Me-109 passes off B-17 wing tip. Courtesy Rick School

 

 

According to Gerald Astor- and waist gunner John Morris; “most 8th Air Force (crew) casualties were suffered in the early missions of a tour of duty.” The Mighty Eighth

 

"Valor at Polebrook"
 

 


The story of Lt. Walter Truemper, S/Sgt Archibald Mathies

“Ten Horsepower” & The Medal of Honor

 

Lt. Walter E. Truemper was an intrepid sportsman from Aurora, Illinois. He was drafted June 1942 and graduated as a navigator after washing out in 1943. Ball turret gunner Sgt. Archibald Mathies, a native Scottsman transplanted to Pennsylvania as a child, enlisted in the Air Corps, Dec. 30, 1940. On a mission to Leipzig, Germany 20 Feb. 1944 their B-17 “Ten Horsepower” was jumped by two fighters. The co-pilot was killed and pilot Lt. Clarence Nelson was badly wounded and unconscious. Lt. Truemper took the damaged aircraft’s controls. Making it to England the crew bailed out. By staying with their wounded captain the two men played a desperate and brave hand. After two prior landing attempts and despite their best efforts Ten Horsepower crashed on final approach. The three men aboard were killed. For their heroic and selfless actions Truemper and Mathies were awarded the Medal of Honor posthumously.

 

 

February 20, 1944

“German fighters had been attacking for more than an hour. In the bright sunlight at 20,000 feet, the B-17s of the American 351st Bomb Group had nowhere to hide. Several of the bombers had been hit. Some carried wounded crewmen.

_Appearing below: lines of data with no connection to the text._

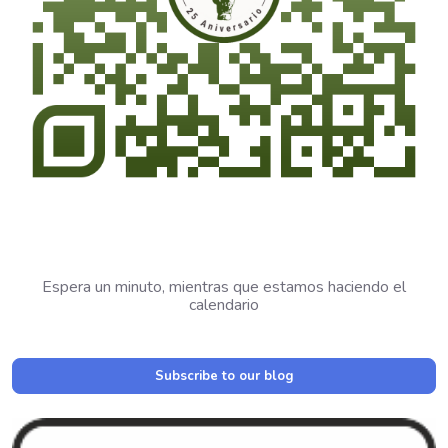
Espera un minuto, mientras que estamos haciendo el
calendario
Subscribe to our blog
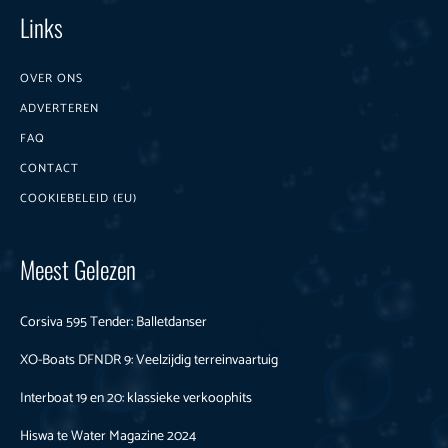
Links
OVER ONS
ADVERTEREN
FAQ
CONTACT
COOKIEBELEID (EU)
Meest Gelezen
Corsiva 595 Tender: Balletdanser
XO-Boats DFNDR 9: Veelzijdig terreinvaartuig
Interboat 19 en 20: klassieke verkoophits
Hiswa te Water Magazine 2024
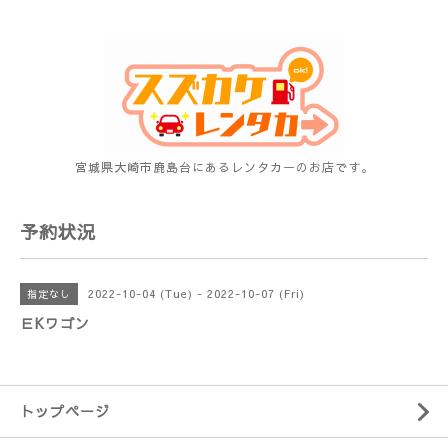
宮城県大崎市鹿島台にあるレンタカーのお店です。
予約状況
2022-10-04 (Tue) - 2022-10-07 (Fri)
指定なし
ＥKワゴン
トップページ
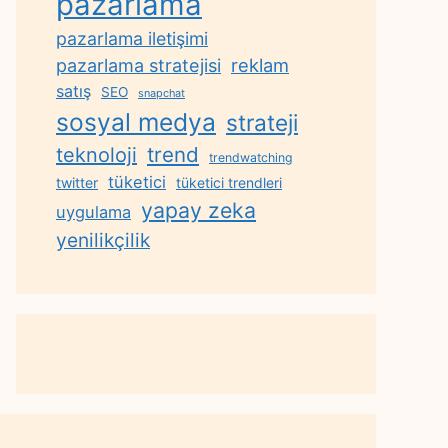
pazarlama
pazarlama iletişimi
reklam
pazarlama stratejisi
satış
SEO
snapchat
sosyal medya
strateji
trend
teknoloji
trendwatching
tüketici
twitter
tüketici trendleri
yapay zeka
uygulama
yenilikçilik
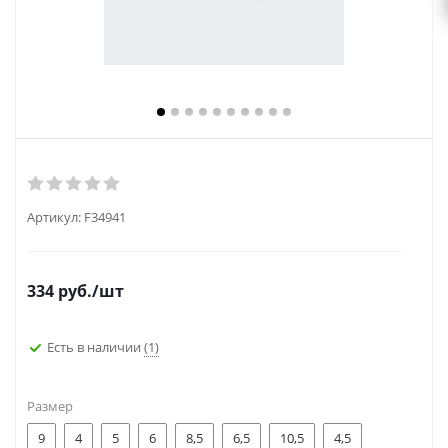
Артикул:
F34941
334
руб.
/шт
Есть в наличии
(1)
Размер
9
4
5
6
8,5
6,5
10,5
4,5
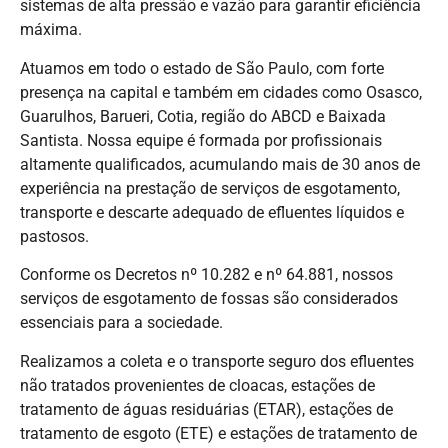
sistemas de alta pressão e vazão para garantir eficiência
máxima.
Atuamos em todo o estado de São Paulo, com forte
presença na capital e também em cidades como Osasco,
Guarulhos, Barueri, Cotia, região do ABCD e Baixada
Santista. Nossa equipe é formada por profissionais
altamente qualificados, acumulando mais de 30 anos de
experiência na prestação de serviços de esgotamento,
transporte e descarte adequado de efluentes líquidos e
pastosos.
Conforme os Decretos nº 10.282 e nº 64.881, nossos
serviços de esgotamento de fossas são considerados
essenciais para a sociedade.
Realizamos a coleta e o transporte seguro dos efluentes
não tratados provenientes de cloacas, estações de
tratamento de águas residuárias (ETAR), estações de
tratamento de esgoto (ETE) e estações de tratamento de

The young men in the bombers were too busy to feel the cold. The intercoms were alive with excited voices urgently calling out fighter positions. Gun turrets spun around to face the enemy as each new attack came in.  The bombers shuddered from the recoil as their guns lashed out in self-defense.  Anxious gunners watched each foe, hoping to see it smoke or explode, but little time could be spared to confirm a kill. The next wave of attackers was already upon them as the previous group dove away.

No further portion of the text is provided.